*** Opening Extracted records ***

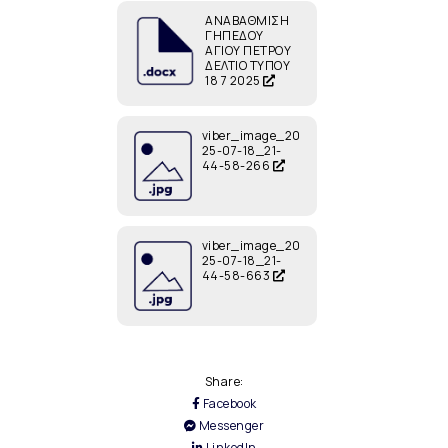
ΑΝΑΒΑΘΜΙΣΗ
ΓΗΠΕΔΟΥ
ΑΓΙΟΥ ΠΕΤΡΟΥ
ΔΕΛΤΙΟ ΤΥΠΟΥ
18 7 2025
viber_image_20
25-07-18_21-
44-58-266
viber_image_20
25-07-18_21-
44-58-663
Share:
Facebook
Messenger
LinkedIn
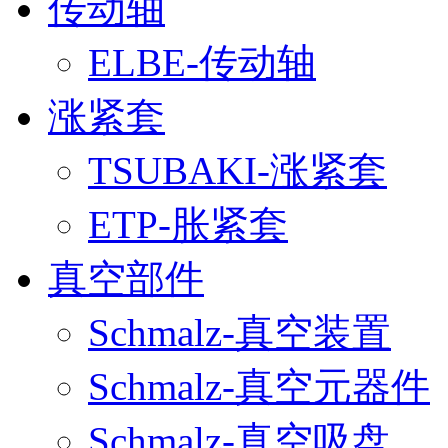
传动轴
ELBE-传动轴
涨紧套
TSUBAKI-涨紧套
ETP-胀紧套
真空部件
Schmalz-真空装置
Schmalz-真空元器件
Schmalz-真空吸盘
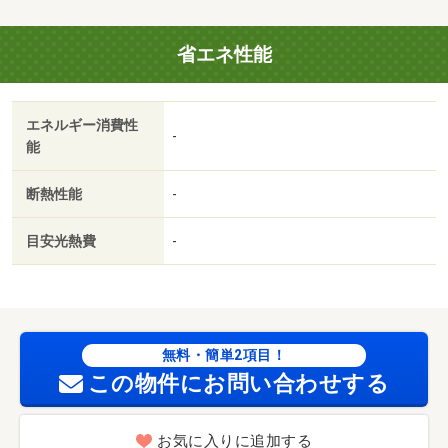
省エネ性能
エネルギー消費性
-
能
断熱性能
-
目安光熱費
-
無料・簡単2項目！
この物件にお問い合わせする
お気に入りに追加する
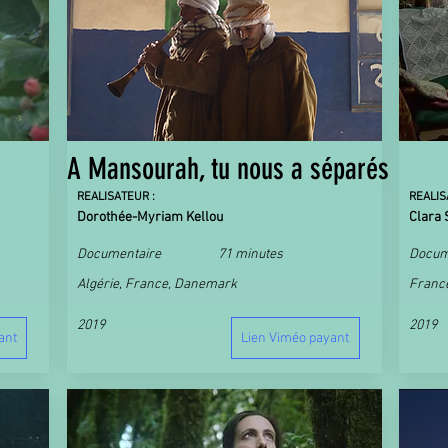
A Mansourah, tu nous a séparés
REALISATEUR :
REALIS
Dorothée-Myriam Kellou
Clara 
Documentaire
71 minutes
Docum
Algérie, France, Danemark
Franc
2019
2019
ant
Lien Viméo payant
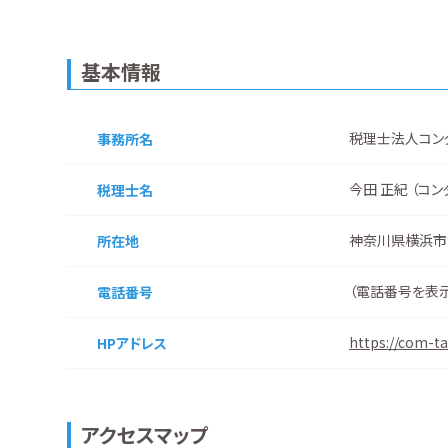
基本情報
税理士法人コン
事務所名
今田 正紀 （コン
税理士名
神奈川県横浜市
所在地
（
電話番号を表
電話番号
https://com-tax
HPアドレス
アクセスマップ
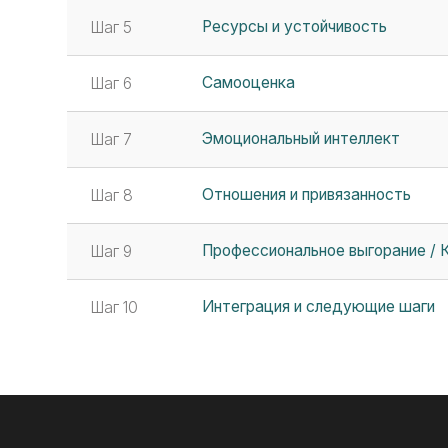
Финальный срез. Визуализация динамики ДО
С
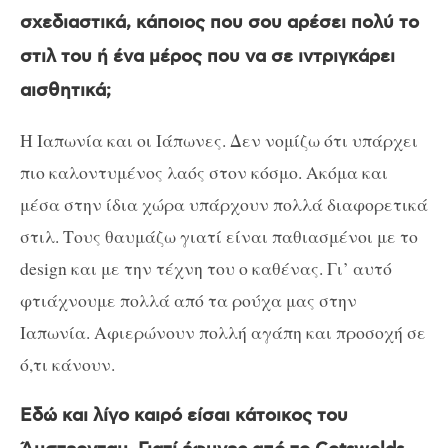
σχεδιαστικά, κάποιος που σου αρέσει πολύ το
στιλ του ή ένα μέρος που να σε ιντριγκάρει
αισθητικά;
Η Ιαπωνία και οι Ιάπωνες. Δεν νομίζω ότι υπάρχει
πιο καλοντυμένος λαός στον κόσμο. Ακόμα και
μέσα στην ίδια χώρα υπάρχουν πολλά διαφορετικά
στιλ. Τους θαυμάζω γιατί είναι παθιασμένοι με το
design και με την τέχνη του ο καθένας. Γι’ αυτό
φτιάχνουμε πολλά από τα ρούχα μας στην
Ιαπωνία. Αφιερώνουν πολλή αγάπη και προσοχή σε
ό,τι κάνουν.
Εδώ και λίγο καιρό είσαι κάτοικος του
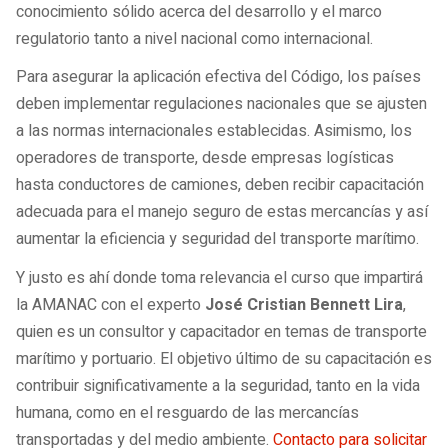
conocimiento sólido acerca del desarrollo y el marco
regulatorio tanto a nivel nacional como internacional.
Para asegurar la aplicación efectiva del Código, los países
deben implementar regulaciones nacionales que se ajusten
a las normas internacionales establecidas. Asimismo, los
operadores de transporte, desde empresas logísticas
hasta conductores de camiones, deben recibir capacitación
adecuada para el manejo seguro de estas mercancías y así
aumentar la eficiencia y seguridad del transporte marítimo.
Y justo es ahí donde toma relevancia el curso que impartirá
la AMANAC con el experto
José Cristian Bennett Lira
,
quien es un consultor y capacitador en temas de transporte
marítimo y portuario. El objetivo último de su capacitación es
contribuir significativamente a la seguridad, tanto en la vida
humana, como en el resguardo de las mercancías
transportadas y del medio ambiente.
Contacto para solicitar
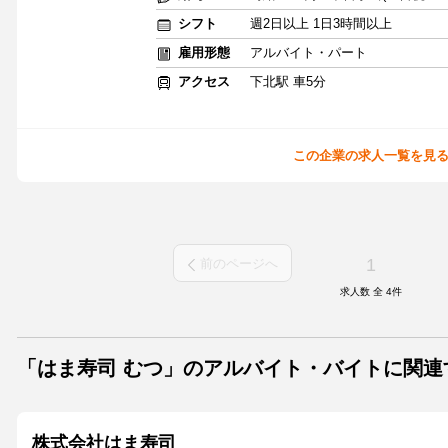
シフト
週2日以上 1日3時間以上
雇用形態
アルバイト・パート
アクセス
下北駅 車5分
この企業の求人一覧を見
1
前のページへ
求人数 全
4
件
「はま寿司 むつ」のアルバイト・バイトに関
株式会社はま寿司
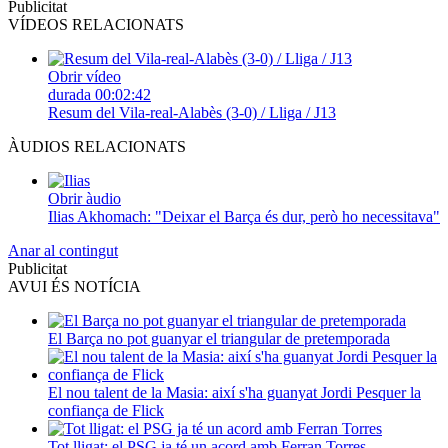
Publicitat
VÍDEOS RELACIONATS
Obrir vídeo
durada
00:02:42
Resum del Vila-real-Alabès (3-0) / Lliga / J13
ÀUDIOS RELACIONATS
Obrir àudio
Ilias Akhomach: "Deixar el Barça és dur, però ho necessitava"
Anar al contingut
Publicitat
AVUI ÉS NOTÍCIA
El Barça no pot guanyar el triangular de pretemporada
El nou talent de la Masia: així s'ha guanyat Jordi Pesquer la
confiança de Flick
Tot lligat: el PSG ja té un acord amb Ferran Torres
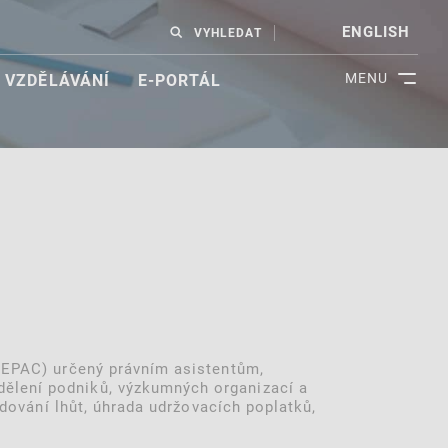
ENGLISH
VYHLEDAT
MENU
VZDĚLÁVÁNÍ
E-PORTÁL
 (EPAC) určený právním asistentům,
dělení podniků, výzkumných organizací a
edování lhůt, úhrada udržovacích poplatků,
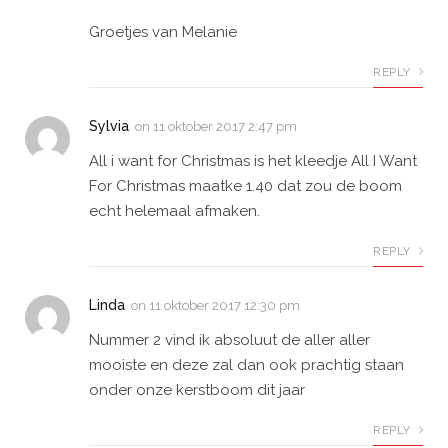
Groetjes van Melanie
REPLY
Sylvia
on
11 oktober 2017 2:47 pm
All i want for Christmas is het kleedje All I Want
For Christmas maatke 1.40 dat zou de boom
echt helemaal afmaken.
REPLY
Linda
on
11 oktober 2017 12:30 pm
Nummer 2 vind ik absoluut de aller aller
mooiste en deze zal dan ook prachtig staan
onder onze kerstboom dit jaar
REPLY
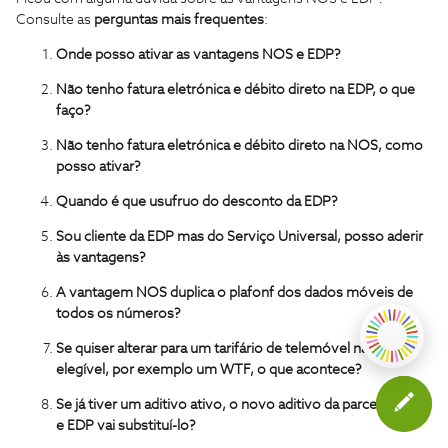
Consulte as
perguntas mais frequentes
:
Onde posso ativar as vantagens NOS e EDP?
Não tenho fatura eletrónica e débito direto na EDP, o que
faço?
Não tenho fatura eletrónica e débito direto na NOS, como
posso ativar?
Quando é que usufruo do desconto da EDP?
Sou cliente da EDP mas do Serviço Universal, posso aderir
às vantagens?
A vantagem NOS duplica o plafonf dos dados móveis de
todos os números?
Se quiser alterar para um tarifário de telemóvel não
elegível, por exemplo um WTF, o que acontece?
Se já tiver um aditivo ativo, o novo aditivo da parceria NOS
e EDP vai substituí-lo?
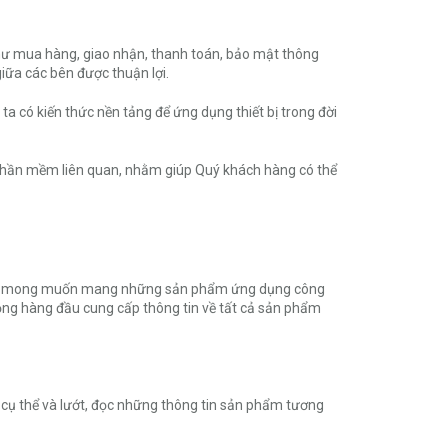
như mua hàng, giao nhận, thanh toán, bảo mật thông
giữa các bên được thuận lợi.
ta có kiến thức nền tảng để ứng dụng thiết bị trong đời
, phần mềm liên quan, nhằm giúp Quý khách hàng có thể
luôn mong muốn mang những sản phẩm ứng dụng công
ọng hàng đầu cung cấp thông tin về tất cả sản phẩm
 cụ thể và lướt, đọc những thông tin sản phẩm tương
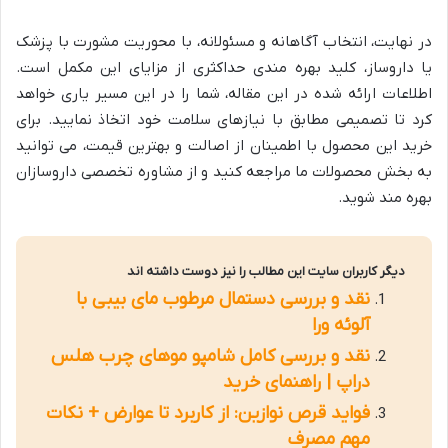
در نهایت، انتخاب آگاهانه و مسئولانه، با محوریت مشورت با پزشک
یا داروساز، کلید بهره مندی حداکثری از مزایای این مکمل است.
اطلاعات ارائه شده در این مقاله، شما را در این مسیر یاری خواهد
کرد تا تصمیمی مطابق با نیازهای سلامت خود اتخاذ نمایید. برای
خرید این محصول با اطمینان از اصالت و بهترین قیمت، می توانید
به بخش محصولات ما مراجعه کنید و از مشاوره تخصصی داروسازان
بهره مند شوید.
دیگر کاربران سایت این مطالب را نیز دوست داشته اند
نقد و بررسی دستمال مرطوب مای بیبی با
آلوئه ورا
نقد و بررسی کامل شامپو موهای چرب هلس
دراپ | راهنمای خرید
فواید قرص نوازین: از کاربرد تا عوارض + نکات
مهم مصرف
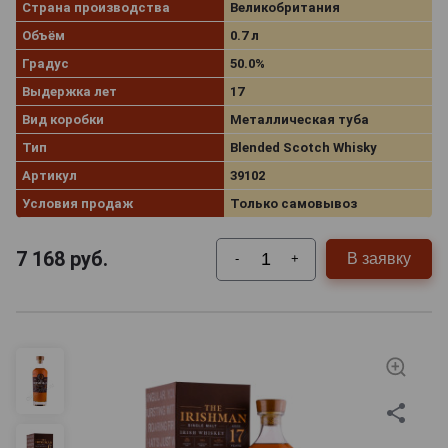
Страна производства
Великобритания
Объём
0.7 л
Градус
50.0%
Выдержка лет
17
Вид коробки
Металлическая туба
Тип
Blended Scotch Whisky
Артикул
39102
Условия продаж
Только самовывоз
7 168
руб.
В заявку
-
+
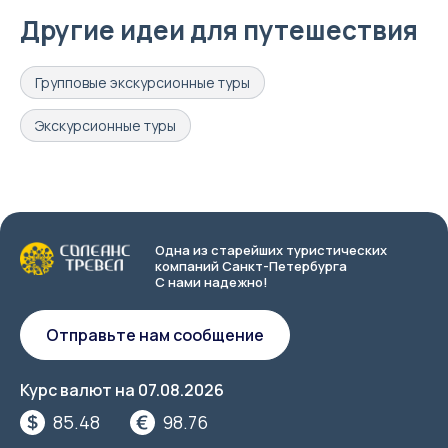
Другие идеи для путешествия
Групповые экскурсионные туры
Экскурсионные туры
Одна из старейших туристических
компаний Санкт-Петербурга
С нами надежно!
Отправьте нам сообщение
Курс валют на
07.08.2026
85.48
98.76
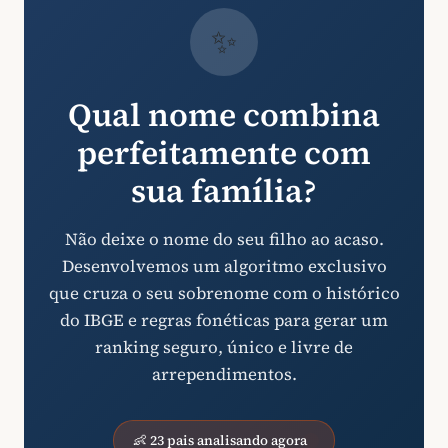
✨
Qual nome combina
perfeitamente com
sua família?
Não deixe o nome do seu filho ao acaso.
Desenvolvemos um algoritmo exclusivo
que cruza o seu sobrenome com o histórico
do IBGE e regras fonéticas para gerar um
ranking seguro, único e livre de
arrependimentos.
👶 23 pais analisando agora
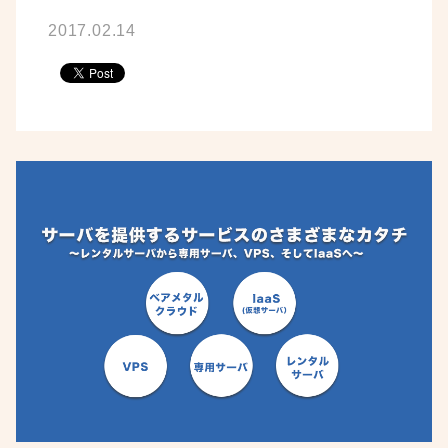
2017.02.14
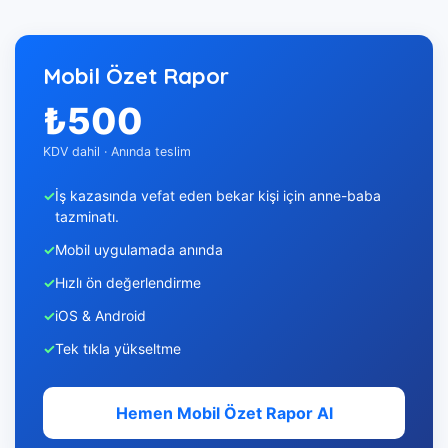
Mobil Özet Rapor
₺500
KDV dahil · Anında teslim
İş kazasında vefat eden bekar kişi için anne-baba
tazminatı.
Mobil uygulamada anında
Hızlı ön değerlendirme
iOS & Android
Tek tıkla yükseltme
Hemen Mobil Özet Rapor Al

*** Closing Extracted records ***

• Task requirements
Please retype the data exactly as it appears, but without any of its pictures.

• Response area
ΑΝΑΒΑΘΜΙΣΗ
ΓΗΠΕΔΟΥ
ΑΓΙΟΥ ΠΕΤΡΟΥ
ΔΕΛΤΙΟ ΤΥΠΟΥ
18 7 2025
viber_image_20
25-07-18_21-
44-58-266
viber_image_20
25-07-18_21-
44-58-663
Share:
Facebook
Messenger
LinkedIn
传动轴
ELBE-传动轴
涨紧套
TSUBAKI-涨紧套
ETP-胀紧套
真空部件
Schmalz-真空装置
Schmalz-真空元器件
Schmalz-真空吸盘
省エネ性能
エネルギー消費性
-
能
断熱性能
-
目安光熱費
-
無料・簡単2項目！
この物件にお問い合わせする
お気に入りに追加する
A Mansourah, tu nous a séparés
REALISATEUR :
REALIS
Dorothée-Myriam Kellou
Clara 
Documentaire
71 minutes
Docum
Algérie, France, Danemark
Franc
2019
2019
ant
Lien Viméo payant
基本情報
税理士法人コン
事務所名
今田 正紀 （コン
税理士名
神奈川県横浜市
所在地
（
電話番号を表
電話番号
https://com-tax
HPアドレス
アクセスマップ
Финальный срез. Визуализация динамики ДО
С
σχεδιαστικά, κάποιος που σου αρέσει πολύ το
στιλ του ή ένα μέρος που να σε ιντριγκάρει
αισθητικά;
Η Ιαπωνία και οι Ιάπωνες. Δεν νομίζω ότι υπάρχει
πιο καλοντυμένος λαός στον κόσμο. Ακόμα και
μέσα στην ίδια χώρα υπάρχουν πολλά διαφορετικά
στιλ. Τους θαυμάζω γιατί είναι παθιασμένοι με το
design και με την τέχνη του ο καθένας. Γι’ αυτό
φτιάχνουμε πολλά από τα ρούχα μας στην
Ιαπωνία. Αφιερώνουν πολλή αγάπη και προσοχή σε
ό,τι κάνουν.
Εδώ και λίγο καιρό είσαι κάτοικος του
conocimiento sólido acerca del desarrollo y el marco
regulatorio tanto a nivel nacional como internacional.
Para asegurar la aplicación efectiva del Código, los países
deben implementar regulaciones nacionales que se ajusten
a las normas internacionales establecidas. Asimismo, los
operadores de transporte, desde empresas logísticas
hasta conductores de camiones, deben recibir capacitación
adecuada para el manejo seguro de estas mercancías y así
aumentar la eficiencia y seguridad del transporte marítimo.
Y justo es ahí donde toma relevancia el curso que impartirá
la AMANAC con el experto
José Cristian Bennett Lira
,
quien es un consultor y capacitador en temas de transporte
marítimo y portuario. El objetivo último de su capacitación es
contribuir significativamente a la seguridad, tanto en la vida
humana, como en el resguardo de las mercancías
transportadas y del medio ambiente.
Contacto para solicitar
シフト
週2日以上 1日3時間以上
雇用形態
アルバイト・パート
アクセス
下北駅 車5分
この企業の求人一覧を見
1
前のページへ
求人数 全
4
件
「はま寿司 むつ」のアルバイト・バイトに関
株式会社はま寿司
Publicitat
VÍDEOS RELACIONATS
Obrir vídeo
durada
00:02:42
Resum del Vila-real-Alabès (3-0) / Lliga / J13
ÀUDIOS RELACIONATS
Obrir àudio
Ilias Akhomach: "Deixar el Barça és dur, però ho necessitava"
Anar al contingut
Publicitat
AVUI ÉS NOTÍCIA
El Barça no pot guanyar el triangular de pretemporada
El nou talent de la Masia: així s'ha guanyat Jordi Pesquer la
confiança de Flick
Tot lligat: el PSG ja té un acord amb Ferran Torres
ENGLISH
VYHLEDAT
MENU
VZDĚLÁVÁNÍ
E-PORTÁL
 (EPAC) určený právním asistentům,
dělení podniků, výzkumných organizací a
edování lhůt, úhrada udržovacích poplatků,
Groetjes van Melanie
REPLY
Sylvia
on
11 oktober 2017 2:47 pm
All i want for Christmas is het kleedje All I Want
For Christmas maatke 1.40 dat zou de boom
echt helemaal afmaken.
REPLY
Linda
on
11 oktober 2017 12:30 pm
Nummer 2 vind ik absoluut de aller aller
mooiste en deze zal dan ook prachtig staan
onder onze kerstboom dit jaar
REPLY
Consulte as
perguntas mais frequentes
:
Onde posso ativar as vantagens NOS e EDP?
Não tenho fatura eletrónica e débito direto na EDP, o que
faço?
Não tenho fatura eletrónica e débito direto na NOS, como
posso ativar?
Quando é que usufruo do desconto da EDP?
Sou cliente da EDP mas do Serviço Universal, posso aderir
às vantagens?
A vantagem NOS duplica o plafonf dos dados móveis de
todos os números?
Se quiser alterar para um tarifário de telemóvel não
elegível, por exemplo um WTF, o que acontece?
Se já tiver um aditivo ativo, o novo aditivo da parceria NOS
e EDP vai substituí-lo?
như mua hàng, giao nhận, thanh toán, bảo mật thông
giữa các bên được thuận lợi.
ta có kiến thức nền tảng để ứng dụng thiết bị trong đời
, phần mềm liên quan, nhằm giúp Quý khách hàng có thể
luôn mong muốn mang những sản phẩm ứng dụng công
ọng hàng đầu cung cấp thông tin về tất cả sản phẩm
 cụ thể và lướt, đọc những thông tin sản phẩm tương
در نهایت، انتخاب آگاهانه و مسئولانه، با محوریت مشورت با پزشک
یا داروساز، کلید بهره مندی حداکثری از مزایای این مکمل است.
اطلاعات ارائه شده در این مقاله، شما را در این مسیر یاری خواهد
کرد تا تصمیمی مطابق با نیازهای سلامت خود اتخاذ نمایید. برای
خرید این محصول با اطمینان از اصالت و بهترین قیمت، می توانید
به بخش محصولات ما مراجعه کنید و از مشاوره تخصصی داروسازان
بهره مند شوید.
دیگر کاربران سایت این مطالب را نیز دوست داشته اند
نقد و بررسی دستمال مرطوب مای بیبی با
آلوئه ورا
نقد و بررسی کامل شامپو موهای چرب هلس
دراپ | راهنمای خرید
فواید قرص نوازین: از کاربرد تا عوارض + نکات
مهم مصرف
Страна производства
Великобритания
Объём
0.7 л
Градус
50.0%
Выдержка лет
17
Вид коробки
Металлическая туба
Тип
Blended Scotch Whisky
Артикул
39102
Условия продаж
Только самовывоз
7 168
руб.
В заявку
-
+
Другие идеи для путешествия
Групповые экскурсионные туры
Экскурсионные туры
Одна из старейших туристических
компаний Санкт-Петербурга
С нами надежно!
Отправьте нам сообщение
Курс валют на
07.08.2026
85.48
98.76
✨
Qual nome combina
perfeitamente com
sua família?
Não deixe o nome do seu filho ao acaso.
Desenvolvemos um algoritmo exclusivo
que cruza o seu sobrenome com o histórico
do IBGE e regras fonéticas para gerar um
ranking seguro, único e livre de
arrependimentos.
👶 23 pais analisando agora
2017.02.14
Mobil Özet Rapor
₺500
KDV dahil · Anında teslim
İş kazasında vefat eden bekar kişi için anne-baba
tazminatı.
Mobil uygulamada anında
Hızlı ön değerlendirme
iOS & Android
Tek tıkla yükseltme
Hemen Mobil Özet Rapor Al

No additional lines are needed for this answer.